─── Data in this exercise
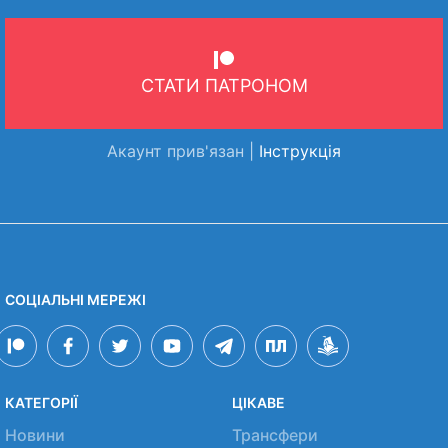
СТАТИ ПАТРОНОМ
Акаунт прив'язан |
Інструкція
СОЦІАЛЬНІ МЕРЕЖІ
КАТЕГОРІЇ
ЦІКАВЕ
Новини
Трансфери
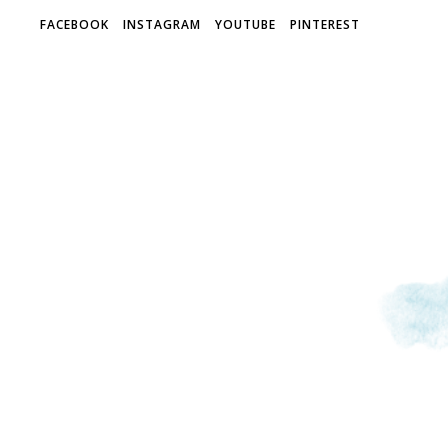
FACEBOOK
INSTAGRAM
YOUTUBE
PINTEREST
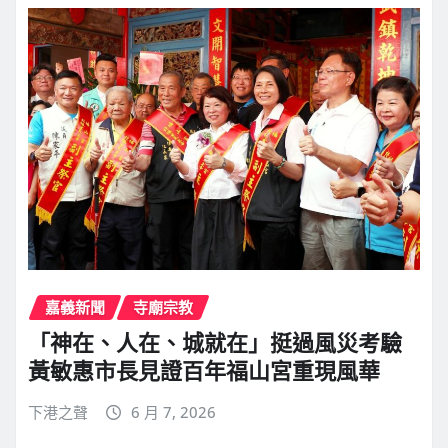
嘉義新聞
寺廟宗教
「神在、人在、城就在」挺過風災考驗
黃敏惠市長見證百年福山宮重現風華
下港之聲
6 月 7, 2026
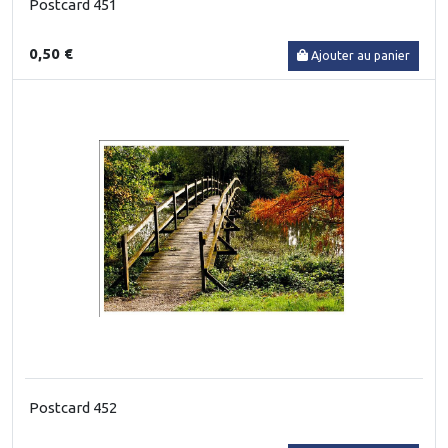
Postcard 451
0,50 €
Ajouter au panier
Postcard 452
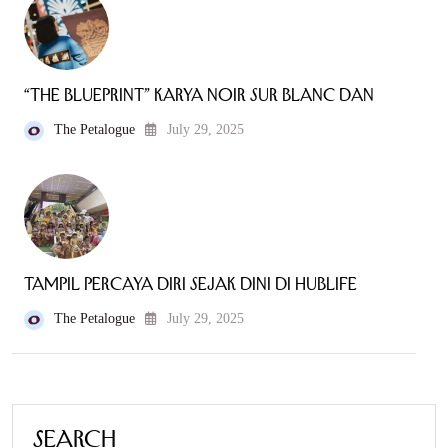
“The Blueprint” Karya Noir Sur Blanc dan
The Petalogue
July 29, 2025
Tampil Percaya Diri Sejak Dini di Hublife
The Petalogue
July 29, 2025
Search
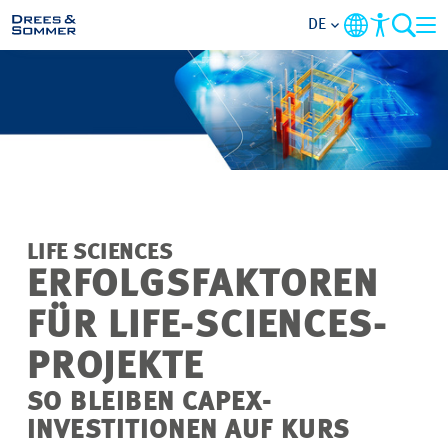
DE
MARKETS
SERVICES
UNTERNEHMEN
LIFE SCIENCES
IM FOKUS
ERFOLGSFAKTOREN
FÜR LIFE-SCIENCES-
KARRIERE
PROJEKTE
PROJEKTE
SO BLEIBEN CAPEX-
INVESTITIONEN AUF KURS
KONTAKT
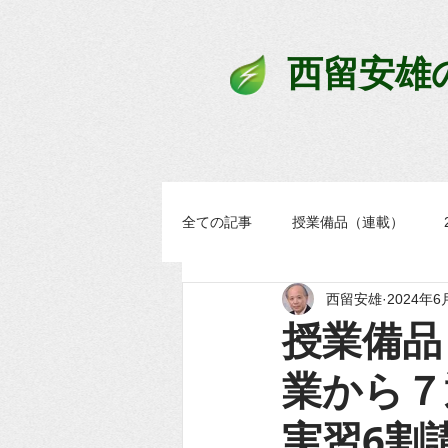
西留安雄
全ての記事
授業備品（連載）
西留安雄
2024年6
学習過程スタンダード
まなブ
授業備品 
業から７
実習6割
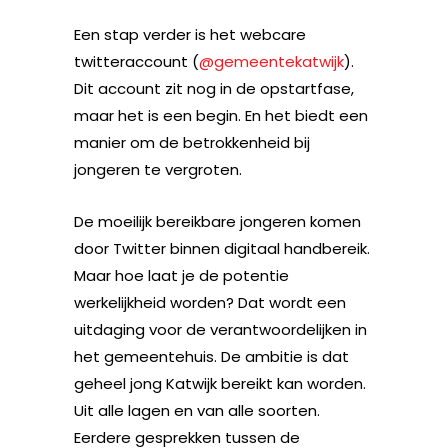
Een stap verder is het webcare
twitteraccount (
@gemeentekatwijk
).
Dit account zit nog in de opstartfase,
maar het is een begin. En het biedt een
manier om de betrokkenheid bij
jongeren te vergroten.
De moeilijk bereikbare jongeren komen
door Twitter binnen digitaal handbereik.
Maar hoe laat je de potentie
werkelijkheid worden? Dat wordt een
uitdaging voor de verantwoordelijken in
het gemeentehuis. De ambitie is dat
geheel jong Katwijk bereikt kan worden.
Uit alle lagen en van alle soorten.
Eerdere gesprekken tussen de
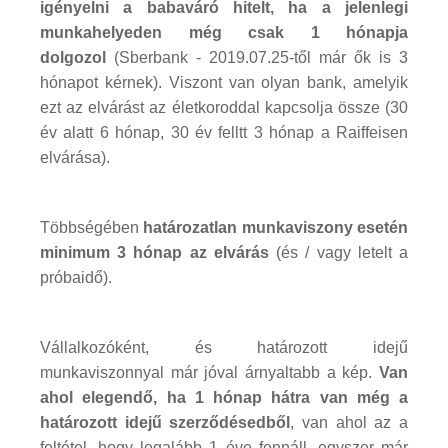
igényelni a babaváró hitelt, ha a jelenlegi
munkahelyeden még csak 1 hónapja
dolgozol
(Sberbank - 2019.07.25-től már ők is 3
hónapot kérnek). Viszont van olyan bank, amelyik
ezt az elvárást az életkoroddal kapcsolja össze (30
év alatt 6 hónap, 30 év felltt 3 hónap a Raiffeisen
elvárása).
Többségében
határozatlan munkaviszony esetén
minimum 3 hónap az elvárás
(és / vagy letelt a
próbaidő).
Vállalkozóként, és határozott idejű
munkaviszonnyal már jóval árnyaltabb a kép.
Van
ahol elegendő, ha 1 hónap hátra van még a
határozott idejű szerződésedből
, van ahol az a
feltétel, hogy legalább 1 éve fennáll, egyszer már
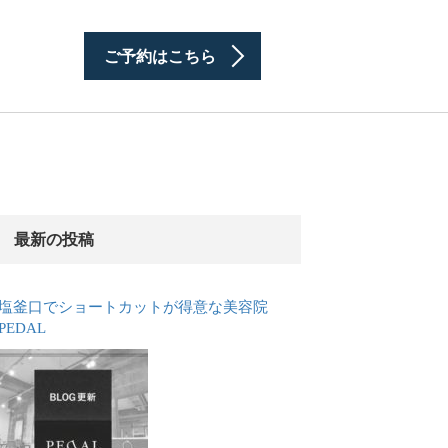
ご予約はこちら
最新の投稿
塩釜口でショートカットが得意な美容院
PEDAL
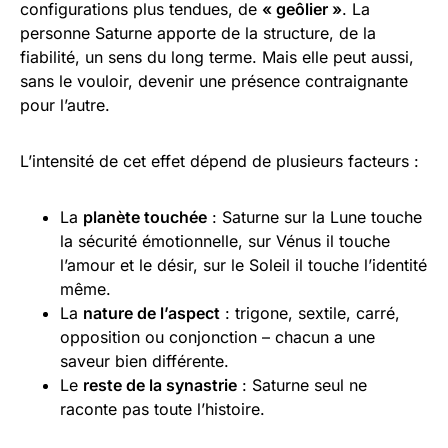
configurations plus tendues, de
« geôlier »
. La
personne Saturne apporte de la structure, de la
fiabilité, un sens du long terme. Mais elle peut aussi,
sans le vouloir, devenir une présence contraignante
pour l’autre.
L’intensité de cet effet dépend de plusieurs facteurs :
La
planète touchée
: Saturne sur la Lune touche
la sécurité émotionnelle, sur Vénus il touche
l’amour et le désir, sur le Soleil il touche l’identité
même.
La
nature de l’aspect
: trigone, sextile, carré,
opposition ou conjonction – chacun a une
saveur bien différente.
Le
reste de la synastrie
: Saturne seul ne
raconte pas toute l’histoire.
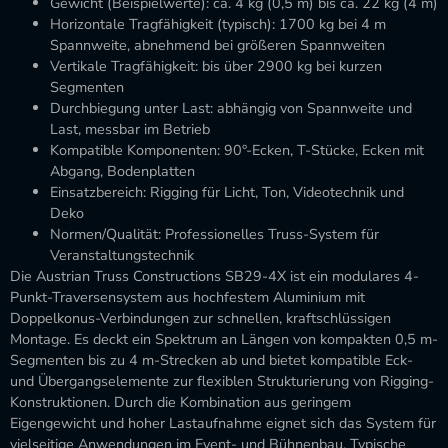
Gewicht (Beispielwerte): ca. 4 kg (0,5 m) bis ca. 22 kg (4 m)
Horizontale Tragfähigkeit (typisch): 1700 kg bei 4 m
Spannweite, abnehmend bei größeren Spannweiten
Vertikale Tragfähigkeit: bis über 2900 kg bei kurzen
Segmenten
Durchbiegung unter Last: abhängig von Spannweite und
Last, messbar im Betrieb
Kompatible Komponenten: 90°-Ecken, T-Stücke, Ecken mit
Abgang, Bodenplatten
Einsatzbereich: Rigging für Licht, Ton, Videotechnik und
Deko
Normen/Qualität: Professionelles Truss-System für
Veranstaltungstechnik
Die Austrian Truss Constructions SB29-4X ist ein modulares 4-
Punkt-Traversensystem aus hochfestem Aluminium mit
Doppelkonus-Verbindungen zur schnellen, kraftschlüssigen
Montage. Es deckt ein Spektrum an Längen von kompakten 0,5 m-
Segmenten bis zu 4 m-Strecken ab und bietet kompatible Eck-
und Übergangselemente zur flexiblen Strukturierung von Rigging-
Konstruktionen. Durch die Kombination aus geringem
Eigengewicht und hoher Lastaufnahme eignet sich das System für
vielseitige Anwendungen im Event- und Bühnenbau. Typische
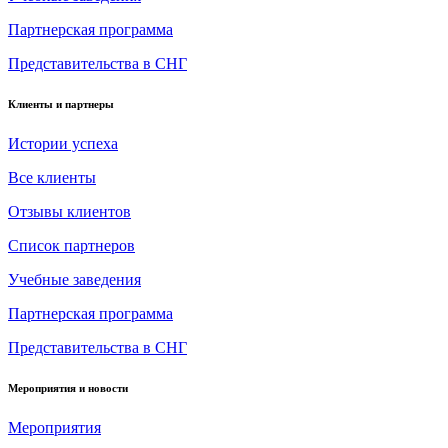
Партнерская программа
Представительства в СНГ
Клиенты и партнеры
Истории успеха
Все клиенты
Отзывы клиентов
Список партнеров
Учебные заведения
Партнерская программа
Представительства в СНГ
Мероприятия и новости
Мероприятия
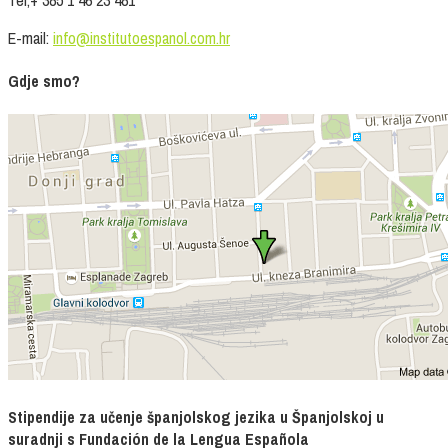
Tel;+ 385 1 46 23 481
E-mail:
info@institutoespanol.com.hr
Gdje smo?
Stipendije za učenje španjolskog jezika u Španjolskoj u
suradnji s Fundación de la Lengua Española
──────
Your task >> Find the lines above that contain the word "Spannweite" and copy each one.

Response >>
Spannweite, abnehmend bei größeren Spannweiten
Durchbiegung unter Last: abhängig von Spannweite und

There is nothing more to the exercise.